Amy Coney Barrett and Who We Are as a Nation

So, it’s Amy Coney Barrett. How great is that? Deo Gratias. For secularists and others out there, that means “thanks be to God.” He is the one who makes all things and keeps all things in existence, even you.

Amy believes that. Maybe that is shocking to you. She also believes that the meaning of her life and work is to see the face of God in the Beatific Vision and live with Him forever.

Once upon a time, these were unremarkable beliefs. They were commonly held. Not at all shocking as they are now.

There have been two competing visions of who we are as a people. One argues that we are a Christian nation and that we were founded that way, that Christianity has pride of place among all faiths, and that the roots of our governmental system are found in the Bible. There is another view: we may be a religious people, but our government may only ever be secular, that is, without God or religion.

Professor Stephen D. Smith of the University of San Diego School of Law calls these the “providentialist” and the “secularist” view. He writes, “Providentialists declare that God works in history, that it is important as a people to acknowledge, and that the community should actively instill such beliefs in children as a basis for civic virtue.” Secularists, on the other hand, “insist that acknowledgments of deity (if there is one) ought to be purely private and that government acts improperly if it enters into religion or expresses or endorses religious beliefs. Thus, what one constituency views as imperative, the other regards as forbidden.”

Many others have recognized these two strains in America’s view of itself. Noah Feldman of the Harvard Law school describes one as “values evangelicals” and the other as “legal secularists.” James Davidson Hunter, author of the influential Culture Wars: The Struggle to Define America, described the two camps as “orthodox” and “progressive.” The orthodox camp is defined by “the commitment on the part of adherents to an external, definable, and transcendent authority” that tells us “what is good, what is true, how we should live, and who we are.” Hunter argues that the progressives, even the religious ones, place their trust in “personal experience or scientific rationality.” These two views naturally play out in different ways concerning political issues. But even more, they inform the adherent as to who we are as a nation. Are we a religious nation, or are we a secular nation? 

The answer to this question will be expressed in the public statements of our leaders, in the ceremonies we carry out, in the words on our money, our national motto, even and perhaps especially in how and what we teach our children. 

Both of these views find warrant in our history and our founding documents. Therefore from our founding onward, each has been competitive with the other. Since this has been a competition, the “providentialists” will have the upper hand at various times, and at other times the “secularists” will dominate. Professor Smith says the competition has been similar to that between the political parties. Sometimes the Democrats win, at other times the Republicans win, but the federal government has never taken a side. 

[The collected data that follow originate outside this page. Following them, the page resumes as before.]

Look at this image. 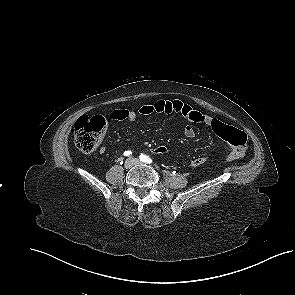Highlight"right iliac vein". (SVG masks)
I'll return each instance as SVG.
<instances>
[{"mask_svg":"<svg viewBox=\"0 0 295 295\" xmlns=\"http://www.w3.org/2000/svg\"><path fill=\"white\" fill-rule=\"evenodd\" d=\"M133 166V161L131 159H127L124 163L125 169H130Z\"/></svg>","mask_w":295,"mask_h":295,"instance_id":"1","label":"right iliac vein"}]
</instances>
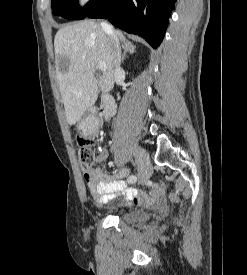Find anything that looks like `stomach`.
Here are the masks:
<instances>
[{"label":"stomach","instance_id":"1","mask_svg":"<svg viewBox=\"0 0 247 275\" xmlns=\"http://www.w3.org/2000/svg\"><path fill=\"white\" fill-rule=\"evenodd\" d=\"M78 130L82 131V132H86L87 131V126L84 122L79 123L78 125Z\"/></svg>","mask_w":247,"mask_h":275}]
</instances>
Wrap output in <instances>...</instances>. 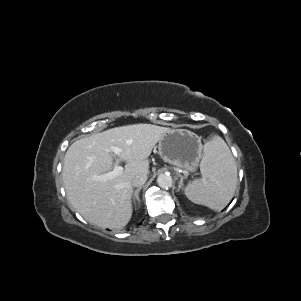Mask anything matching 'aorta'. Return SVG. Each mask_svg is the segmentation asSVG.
<instances>
[{"instance_id":"obj_1","label":"aorta","mask_w":301,"mask_h":301,"mask_svg":"<svg viewBox=\"0 0 301 301\" xmlns=\"http://www.w3.org/2000/svg\"><path fill=\"white\" fill-rule=\"evenodd\" d=\"M172 182V177L167 173L160 174L157 177V184L163 189L170 188L172 186Z\"/></svg>"}]
</instances>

Something changed in 1962 when the Supreme Court took a side in the culture wars, and it was not our side. In the school prayer decision, the Supreme Court not only struck down fairly innocuous and entirely voluntary school prayers, it determined that the purpose of government must be secular. I would argue this was the nascent establishment of an official state church, a breach of that wall that was supposed to protect believers from the government. This official church has grown larger and more robust and now imposes its dogmas on our school children.

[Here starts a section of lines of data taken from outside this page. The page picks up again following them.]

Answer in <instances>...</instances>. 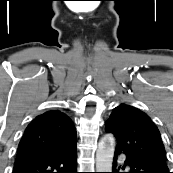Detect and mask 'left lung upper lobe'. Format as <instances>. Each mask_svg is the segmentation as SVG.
Segmentation results:
<instances>
[{
	"label": "left lung upper lobe",
	"mask_w": 173,
	"mask_h": 173,
	"mask_svg": "<svg viewBox=\"0 0 173 173\" xmlns=\"http://www.w3.org/2000/svg\"><path fill=\"white\" fill-rule=\"evenodd\" d=\"M105 130L117 139L115 151L168 169L160 132L141 110L126 104L119 105L106 121Z\"/></svg>",
	"instance_id": "1"
}]
</instances>
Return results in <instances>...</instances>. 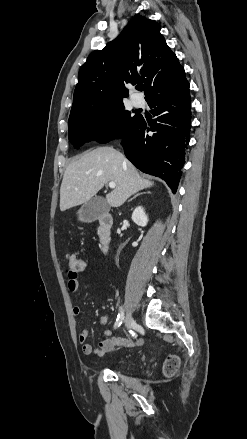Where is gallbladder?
Segmentation results:
<instances>
[{
  "label": "gallbladder",
  "mask_w": 247,
  "mask_h": 439,
  "mask_svg": "<svg viewBox=\"0 0 247 439\" xmlns=\"http://www.w3.org/2000/svg\"><path fill=\"white\" fill-rule=\"evenodd\" d=\"M109 211V205L99 196L84 203L78 211V218L83 222H93Z\"/></svg>",
  "instance_id": "gallbladder-1"
}]
</instances>
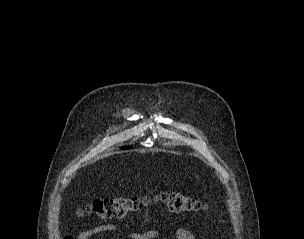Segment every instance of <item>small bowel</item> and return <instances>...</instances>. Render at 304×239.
<instances>
[{"instance_id":"small-bowel-1","label":"small bowel","mask_w":304,"mask_h":239,"mask_svg":"<svg viewBox=\"0 0 304 239\" xmlns=\"http://www.w3.org/2000/svg\"><path fill=\"white\" fill-rule=\"evenodd\" d=\"M116 230V226L111 223L97 225L87 230L80 232L77 237H65L63 239H89L92 236L104 232V231H114ZM131 238L133 239H154L158 237L157 230H149L144 232L143 234L132 233ZM175 239H195L194 234L187 228H178L174 232Z\"/></svg>"}]
</instances>
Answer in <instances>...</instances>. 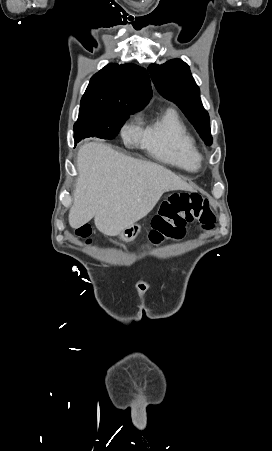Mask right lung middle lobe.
Returning a JSON list of instances; mask_svg holds the SVG:
<instances>
[{"label":"right lung middle lobe","mask_w":272,"mask_h":451,"mask_svg":"<svg viewBox=\"0 0 272 451\" xmlns=\"http://www.w3.org/2000/svg\"><path fill=\"white\" fill-rule=\"evenodd\" d=\"M141 108L80 107L74 125L75 144L86 137L113 139L129 114Z\"/></svg>","instance_id":"right-lung-middle-lobe-1"}]
</instances>
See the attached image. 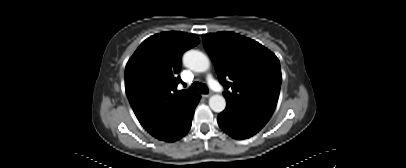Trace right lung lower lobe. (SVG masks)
I'll list each match as a JSON object with an SVG mask.
<instances>
[{
	"instance_id": "98d812e1",
	"label": "right lung lower lobe",
	"mask_w": 406,
	"mask_h": 168,
	"mask_svg": "<svg viewBox=\"0 0 406 168\" xmlns=\"http://www.w3.org/2000/svg\"><path fill=\"white\" fill-rule=\"evenodd\" d=\"M201 96L197 94L191 104L183 113L173 122L168 130L158 139L168 142L177 141L190 130L195 108L200 101Z\"/></svg>"
}]
</instances>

We salute Trump for appointing a real believer to the high court. We look forward to Amy Coney Barrett writing the majority opinion when Roe is overturned. As high as those stakes are, the stakes are higher still, higher than Roe, higher than Obergefell, higher than Eisenstadt and Griswold. Higher than all these encyclicals of the sexual Left. The stakes are nothing short of who we are as a people. Do we have an established secularist church? Are we a Christian people being suffocated by this church? 

I think the Church of the Secularists knows these stakes, and this is why in the coming weeks, they will attack Amy Coney Barrett with all they have, and that is why we, the Christian people, must defend her just as we would defend ourselves and our own children. Those are the stakes.